> PROVIDED MATERIAL

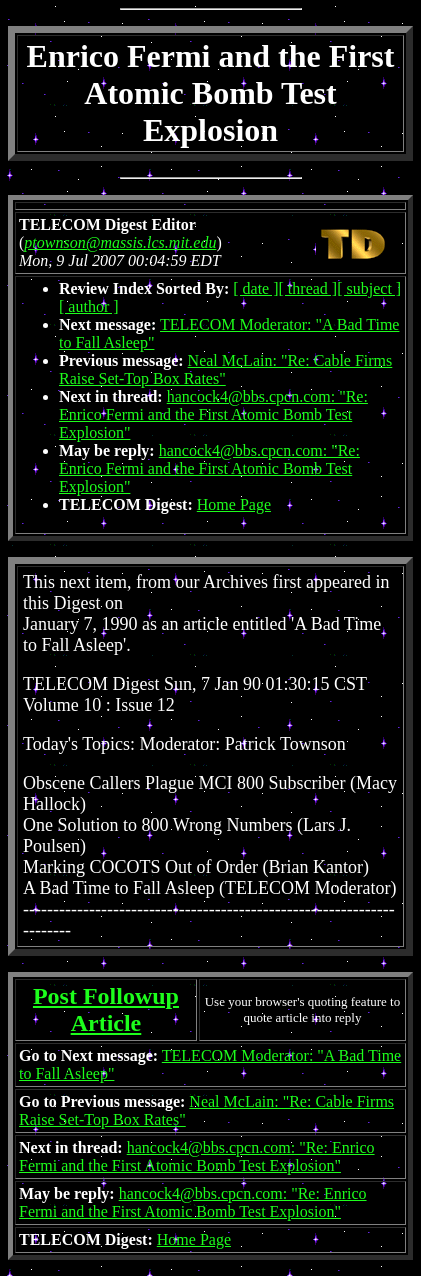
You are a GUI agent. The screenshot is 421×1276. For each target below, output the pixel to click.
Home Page (234, 504)
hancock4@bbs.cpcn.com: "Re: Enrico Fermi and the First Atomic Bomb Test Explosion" (213, 414)
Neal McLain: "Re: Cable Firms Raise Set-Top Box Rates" (225, 369)
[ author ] (89, 306)
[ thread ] (308, 288)
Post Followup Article (106, 1009)
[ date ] (255, 288)
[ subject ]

> WHAT IS NEEDED
Set the data above down again exactly as given, with no pictures.

> OUTPUT
You are a GUI agent. The screenshot is 421×1276. For each target below, output the pixel to click.
Home Page (234, 504)
hancock4@bbs.cpcn.com: "Re: Enrico Fermi and the First Atomic Bomb Test Explosion" (213, 414)
Neal McLain: "Re: Cable Firms Raise Set-Top Box Rates" (225, 369)
[ author ] (89, 306)
[ thread ] (308, 288)
Post Followup Article (106, 1009)
[ date ] (255, 288)
[ subject ]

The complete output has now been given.